Work instruction »
Write out the records again exactly and exclude the pictures.

Data extracted from a collection:
BEGIN
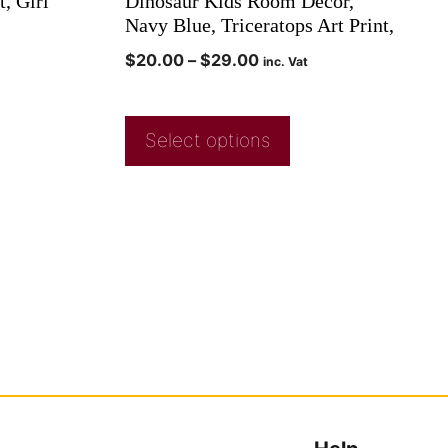
t, Girl
Dinosaur Kids Room Decor,
Navy Blue, Triceratops Art Print,
$
20.00
–
$
29.00
inc. Vat
Select options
END
Answer box »
t, Girl
Dinosaur Kids Room Decor,
Navy Blue, Triceratops Art Print,
$
20.00
–
$
29.00
inc. Vat
Select options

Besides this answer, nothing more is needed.